Your goal:
Look through the data that follows and copy each line with the string "Thanh".

:::

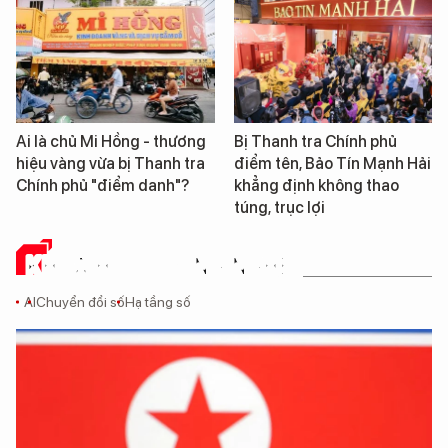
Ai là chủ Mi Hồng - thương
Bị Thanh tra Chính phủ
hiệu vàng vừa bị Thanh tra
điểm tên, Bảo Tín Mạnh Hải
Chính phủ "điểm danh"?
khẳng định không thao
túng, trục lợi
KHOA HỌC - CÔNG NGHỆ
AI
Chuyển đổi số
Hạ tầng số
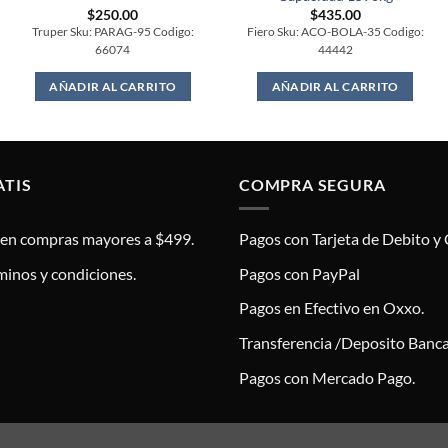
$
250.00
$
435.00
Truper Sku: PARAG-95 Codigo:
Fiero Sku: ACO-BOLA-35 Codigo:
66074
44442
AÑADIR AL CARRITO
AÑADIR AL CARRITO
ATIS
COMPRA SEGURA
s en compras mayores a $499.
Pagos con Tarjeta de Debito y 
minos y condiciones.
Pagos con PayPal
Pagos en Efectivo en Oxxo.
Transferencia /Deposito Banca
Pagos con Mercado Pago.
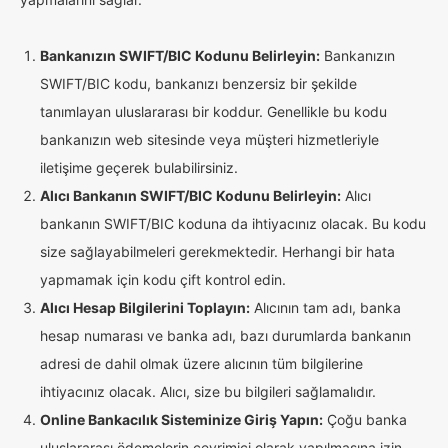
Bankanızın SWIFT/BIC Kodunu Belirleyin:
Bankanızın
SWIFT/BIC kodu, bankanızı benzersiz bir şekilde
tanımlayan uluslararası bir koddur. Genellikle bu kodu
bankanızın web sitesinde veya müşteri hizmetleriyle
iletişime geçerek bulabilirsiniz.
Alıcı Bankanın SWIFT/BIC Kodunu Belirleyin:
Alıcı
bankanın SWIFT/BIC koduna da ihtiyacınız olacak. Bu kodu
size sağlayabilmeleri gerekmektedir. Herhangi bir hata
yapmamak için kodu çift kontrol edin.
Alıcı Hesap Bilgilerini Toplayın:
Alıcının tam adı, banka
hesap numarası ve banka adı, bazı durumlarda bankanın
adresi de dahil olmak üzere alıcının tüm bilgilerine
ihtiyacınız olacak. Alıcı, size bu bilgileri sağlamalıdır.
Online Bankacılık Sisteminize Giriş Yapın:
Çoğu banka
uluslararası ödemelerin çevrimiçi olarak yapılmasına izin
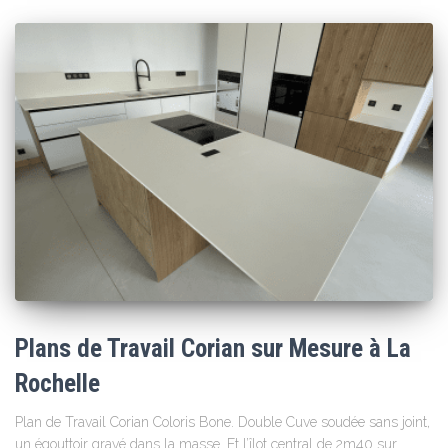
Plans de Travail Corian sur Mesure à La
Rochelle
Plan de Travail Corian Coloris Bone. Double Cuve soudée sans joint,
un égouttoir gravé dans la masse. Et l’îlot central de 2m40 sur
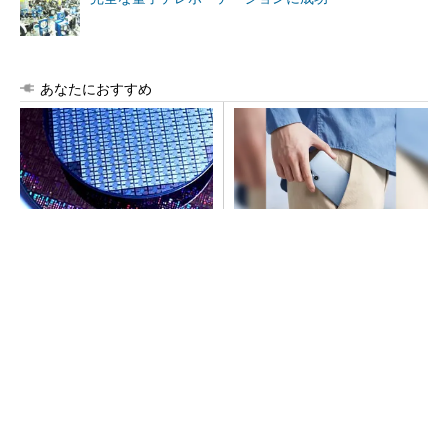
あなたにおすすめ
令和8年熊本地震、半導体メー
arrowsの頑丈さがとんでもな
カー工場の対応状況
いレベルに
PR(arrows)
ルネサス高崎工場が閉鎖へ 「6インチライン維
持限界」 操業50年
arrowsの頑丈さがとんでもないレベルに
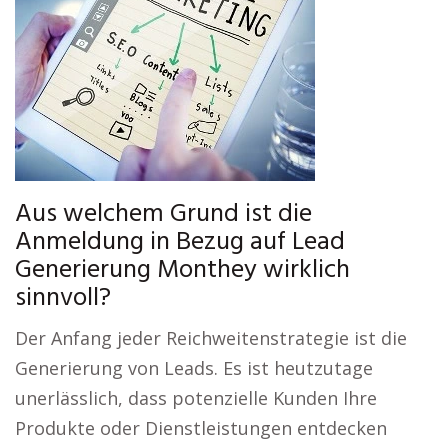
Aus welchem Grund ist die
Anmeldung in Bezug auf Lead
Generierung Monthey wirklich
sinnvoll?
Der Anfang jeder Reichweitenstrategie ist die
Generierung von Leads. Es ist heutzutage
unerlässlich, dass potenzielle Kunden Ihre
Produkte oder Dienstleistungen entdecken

:::

Written solution:
Bị Thanh tra Chính phủ
hiệu vàng vừa bị Thanh tra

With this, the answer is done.